I'm taking one class that involves actually discussing things in class, and a group presentation, and stuff like that, and it _should_ be a fairly easy class... but it's killing me far worse than my "hard" engineering classes.

Ha? :um


----------



## kikachuck (Nov 10, 2003)

I am way to anal for group work. I'm having to do a project with somebody else right now and I'm not digging it too much. He's a good worker and wants to contribute but I have a certain standard and way of doing things and he is messing it up :lol


----------



## justagirl04 (Sep 17, 2006)

hmm group work...I can do it, I prefer not to. If someone doesn't like how quiet I am they usually ask me "so you're being quiet, what do YOU think?" And then I'm glad to give my two cents. Otherwise I just follow along with the talkers.


----------



## ShyFX (Mar 6, 2006)

I really hated doing group work in college. The only thing is it's a really good opportunity to get to know other students and possibly make new friends.

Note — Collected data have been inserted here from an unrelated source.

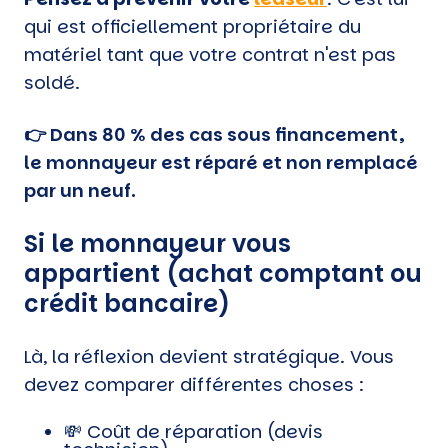
qui est officiellement propriétaire du
matériel tant que votre contrat n'est pas
soldé.
👉 Dans 80 % des cas sous financement,
le monnayeur est réparé et non remplacé
par un neuf.
Si le monnayeur vous
appartient (achat comptant ou
crédit bancaire)
Là, la réflexion devient stratégique. Vous
devez comparer différentes choses :
💸 Coût de réparation (devis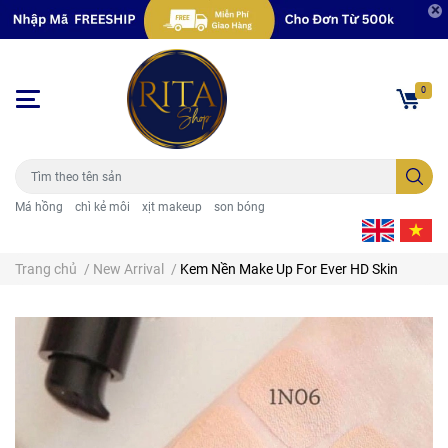
0
Má hồng
chì kẻ môi
xịt makeup
son bóng
Trang chủ
/
New Arrival
/
Kem Nền Make Up For Ever HD Skin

I made a few good friends that way.


----------



## damoo (Aug 14, 2006)

group work sucks. I usually lay back and try to not draw too much attention to myself. WHen I was younger I like being in control in groups and "showed leadership quailities", well that's what it said on my report cards anyways. Now i'm the complete opposite >.<
Whatever working with people is overrated.


----------



## Guest (Sep 22, 2006)

Group work sucks....here is a function of productivity

productivity = average productivity (0 to 1) / number of people in the group

:lol


----------



## kikachuck (Nov 10, 2003)

daaaaave said:


> Group work sucks....here is a function of productivity
> 
> productivity = average productivity (0 to 1) / number of people in the group
> 
> :lol


You need to draw a graph like a good little econ major should :lol


----------



## Guest (Sep 23, 2006)

kikachuck said:


> daaaaave said:
> 
> 
> > Group work sucks....here is a function of productivity
> ...












LOL I was bored :lol


----------



## kikachuck (Nov 10, 2003)

:rofl


----------



## Futures (Aug 27, 2005)

When I was in college and had to do group work, I used to sit there and pray no one would point out the fact that I wasn't contributing anything. I tried to minimize the chances of that happening by sometimes throwing in a "oh yeah that's a good idea" or nodding my head in agreement. But in reality, I had no f'n clue what people were talking about half the time because I was too focused on my anxiety.


----------